【 摘 要 】

Background

Magnetic Resonance Imaging (MRI) is the gold standard for detailed visualisation of spinal pathological and degenerative processes, but the prevailing view is that such imaging findings have little or no clinical relevance for low back pain. This is because these findings appear to have little association with treatment effects in clinical populations, and mostly a weak association with the presence of pain in the general population.

However, almost all research into these associations is based on the examination of individual MRI findings, despite its being very common for multiple MRI findings to coexist.
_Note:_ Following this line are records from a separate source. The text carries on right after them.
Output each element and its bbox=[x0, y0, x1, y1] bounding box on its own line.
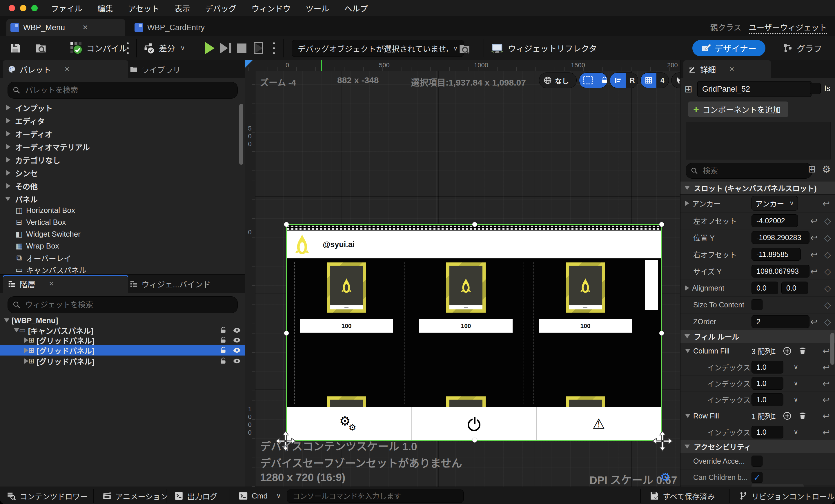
add-component-button[interactable]: + コンポーネントを追加 bbox=[688, 101, 788, 117]
menu-view[interactable]: 表示 bbox=[174, 3, 190, 14]
revert-icon[interactable]: ↩ bbox=[810, 249, 818, 260]
bind-diamond-icon[interactable]: ◇ bbox=[824, 317, 831, 327]
palette-category-editor[interactable]: エディタ bbox=[0, 114, 245, 127]
widget-name-field[interactable] bbox=[697, 81, 812, 97]
diff-button[interactable]: 差分∨ bbox=[159, 36, 185, 60]
eye-icon[interactable] bbox=[233, 336, 241, 344]
can-children-checkbox[interactable]: ✓ bbox=[752, 472, 762, 483]
zorder-field[interactable]: 2 bbox=[752, 315, 810, 328]
revert-icon[interactable]: ↩ bbox=[810, 317, 818, 327]
play-button[interactable] bbox=[205, 42, 215, 55]
compile-options-kebab-icon[interactable] bbox=[127, 42, 129, 54]
resize-handle[interactable] bbox=[659, 331, 664, 336]
tree-node-grid-panel-3[interactable]: ⊞[グリッドパネル] bbox=[0, 356, 245, 366]
revert-icon[interactable]: ↩ bbox=[810, 266, 818, 276]
palette-search[interactable] bbox=[7, 82, 238, 99]
position-y-field[interactable]: -1098.290283 bbox=[752, 231, 810, 244]
index-field[interactable]: 1.0 bbox=[752, 393, 783, 406]
alignment-x-field[interactable]: 0.0 bbox=[752, 282, 778, 294]
chevron-down-icon[interactable]: ∨ bbox=[794, 380, 798, 387]
settings-cell[interactable]: ⚙⚙ bbox=[287, 407, 412, 440]
close-icon[interactable]: ✕ bbox=[729, 65, 734, 73]
palette-category-input[interactable]: インプット bbox=[0, 101, 245, 114]
grid-snap-toggle[interactable]: 4 bbox=[640, 73, 669, 88]
revert-icon[interactable]: ↩ bbox=[810, 233, 818, 243]
traffic-light-close-icon[interactable] bbox=[9, 5, 15, 11]
eye-icon[interactable] bbox=[233, 346, 241, 355]
grid-icon[interactable] bbox=[641, 73, 656, 88]
chevron-down-icon[interactable]: ∨ bbox=[794, 428, 798, 436]
trash-icon[interactable] bbox=[798, 346, 807, 355]
bind-diamond-icon[interactable]: ◇ bbox=[824, 266, 831, 276]
browse-asset-icon[interactable] bbox=[35, 42, 47, 55]
eye-icon[interactable] bbox=[233, 326, 241, 334]
revert-icon[interactable]: ↩ bbox=[822, 395, 830, 405]
chevron-down-icon[interactable]: ∨ bbox=[794, 363, 798, 371]
warning-cell[interactable]: ⚠ bbox=[537, 407, 661, 440]
palette-category-synth[interactable]: シンセ bbox=[0, 166, 245, 179]
tree-node-grid-panel-2-selected[interactable]: ⊞[グリッドパネル] bbox=[0, 345, 245, 356]
palette-category-audio-material[interactable]: オーディオマテリアル bbox=[0, 140, 245, 153]
section-slot[interactable]: スロット (キャンバスパネルスロット) bbox=[680, 182, 835, 195]
resize-handle[interactable] bbox=[472, 438, 477, 443]
tree-node-canvas-panel[interactable]: ▭[キャンバスパネル] bbox=[0, 325, 245, 335]
override-accessibility-checkbox[interactable] bbox=[752, 456, 762, 467]
revert-icon[interactable]: ↩ bbox=[822, 362, 830, 372]
marquee-select-icon[interactable] bbox=[579, 73, 597, 88]
add-element-icon[interactable] bbox=[782, 346, 792, 356]
cursor-tool-button[interactable] bbox=[671, 73, 680, 88]
card-2[interactable] bbox=[446, 262, 486, 313]
palette-item-horizontal-box[interactable]: ◫Horizontal Box bbox=[0, 204, 245, 216]
parent-class-link[interactable]: ユーザーウィジェット bbox=[749, 23, 827, 34]
palette-category-panel[interactable]: パネル bbox=[0, 193, 245, 205]
cmd-dropdown[interactable]: Cmd∨ bbox=[238, 487, 281, 504]
animation-button[interactable]: アニメーション bbox=[102, 487, 168, 504]
chevron-down-icon[interactable]: ∨ bbox=[794, 396, 798, 403]
bind-diamond-icon[interactable]: ◇ bbox=[824, 233, 831, 243]
size-y-field[interactable]: 1098.067993 bbox=[752, 265, 810, 278]
offset-left-field[interactable]: -4.02002 bbox=[752, 214, 798, 227]
debug-object-dropdown[interactable]: デバッグオブジェクトが選択されていません∨ bbox=[292, 40, 464, 57]
settings-gear-icon[interactable]: ⚙ bbox=[822, 164, 831, 175]
content-drawer-button[interactable]: コンテンツドロワー bbox=[6, 487, 87, 504]
trash-icon[interactable] bbox=[798, 411, 807, 420]
menu-help[interactable]: ヘルプ bbox=[344, 3, 368, 14]
tree-node-grid-panel-1[interactable]: ⊞[グリッドパネル] bbox=[0, 335, 245, 345]
respect-locks-toggle[interactable]: R bbox=[610, 73, 638, 88]
tab-hierarchy[interactable]: 階層 ✕ bbox=[3, 275, 128, 293]
widget-reflector-button[interactable]: ウィジェットリフレクタ bbox=[508, 36, 597, 60]
alignment-y-field[interactable]: 0.0 bbox=[781, 282, 808, 294]
close-icon[interactable]: ✕ bbox=[49, 280, 54, 288]
palette-item-canvas-panel[interactable]: ▭キャンバスパネル bbox=[0, 264, 245, 276]
size-to-content-checkbox[interactable] bbox=[752, 299, 762, 310]
details-search[interactable] bbox=[686, 163, 812, 179]
revert-icon[interactable]: ↩ bbox=[822, 427, 830, 437]
graph-mode-button[interactable]: グラフ bbox=[783, 40, 822, 56]
compile-button[interactable]: コンパイル bbox=[86, 36, 127, 60]
revert-icon[interactable]: ↩ bbox=[810, 216, 818, 226]
outline-mode-icon[interactable] bbox=[610, 73, 626, 88]
tab-palette[interactable]: パレット ✕ bbox=[3, 60, 128, 78]
selection-lock-toggle[interactable] bbox=[579, 73, 607, 88]
resize-handle[interactable] bbox=[472, 222, 477, 227]
tab-close-icon[interactable]: ✕ bbox=[82, 23, 88, 32]
index-field[interactable]: 1.0 bbox=[752, 361, 783, 374]
tab-widget-bind[interactable]: ウィジェ...バインド bbox=[125, 275, 216, 293]
lock-icon[interactable] bbox=[220, 357, 227, 365]
menu-edit[interactable]: 編集 bbox=[97, 3, 113, 14]
stop-button[interactable] bbox=[237, 43, 246, 53]
revert-icon[interactable]: ↩ bbox=[822, 411, 830, 421]
offset-right-field[interactable]: -11.89585 bbox=[752, 248, 801, 261]
tree-node-root[interactable]: [WBP_Menu] bbox=[0, 316, 245, 325]
palette-category-other[interactable]: その他 bbox=[0, 180, 245, 192]
bind-diamond-icon[interactable]: ◇ bbox=[824, 283, 831, 293]
is-variable-checkbox[interactable] bbox=[810, 83, 821, 94]
palette-item-vertical-box[interactable]: ⊟Vertical Box bbox=[0, 216, 245, 228]
designer-viewport[interactable]: 0 500 1000 1500 200 500 0 1000 ズーム -4 88… bbox=[245, 60, 680, 487]
save-status-button[interactable]: すべて保存済み bbox=[649, 487, 715, 504]
section-accessibility[interactable]: アクセシビリティ bbox=[680, 440, 835, 453]
lock-icon[interactable] bbox=[597, 73, 607, 88]
index-field[interactable]: 1.0 bbox=[752, 426, 783, 439]
lock-icon[interactable] bbox=[220, 336, 227, 344]
traffic-light-minimize-icon[interactable] bbox=[20, 5, 26, 11]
Therefore, this proof-of-concept study investigated the capacity of a multivariable statistical method to identify clusters of MRI findings and for those clusters to be grouped into pathways of vertebral degeneration.

Methods

This study is a secondary analysis of data from 631 patients, from an outpatient spine clinic, who had been screened for inclusion in a randomised controlled trial. The available data created a total sample pool of 3,155 vertebral motion segments. The mean age of the cohort was 42 years (SD 10.8, range 18–73) and 54% were women.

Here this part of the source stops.